## Try it
Nothing in the data should change when you return it, but leave the pictures out.

## The records

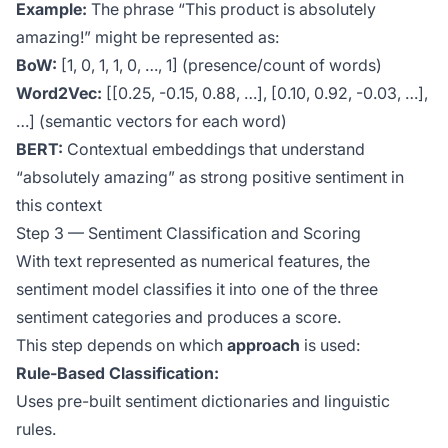
Example:
The phrase “This product is absolutely
amazing!” might be represented as:
BoW:
[1, 0, 1, 1, 0, …, 1] (presence/count of words)
Word2Vec:
[[0.25, -0.15, 0.88, …], [0.10, 0.92, -0.03, …],
…] (semantic vectors for each word)
BERT:
Contextual embeddings that understand
“absolutely amazing” as strong positive sentiment in
this context
Step 3 — Sentiment Classification and Scoring
With text represented as numerical features, the
sentiment model classifies it into one of the three
sentiment categories and produces a score.
This step depends on which
approach
is used:
Rule-Based Classification:
Uses pre-built sentiment dictionaries and linguistic
rules.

## Response
Example:
The phrase “This product is absolutely
amazing!” might be represented as:
BoW:
[1, 0, 1, 1, 0, …, 1] (presence/count of words)
Word2Vec:
[[0.25, -0.15, 0.88, …], [0.10, 0.92, -0.03, …],
…] (semantic vectors for each word)
BERT:
Contextual embeddings that understand
“absolutely amazing” as strong positive sentiment in
this context
Step 3 — Sentiment Classification and Scoring
With text represented as numerical features, the
sentiment model classifies it into one of the three
sentiment categories and produces a score.
This step depends on which
approach
is used:
Rule-Based Classification:
Uses pre-built sentiment dictionaries and linguistic
rules.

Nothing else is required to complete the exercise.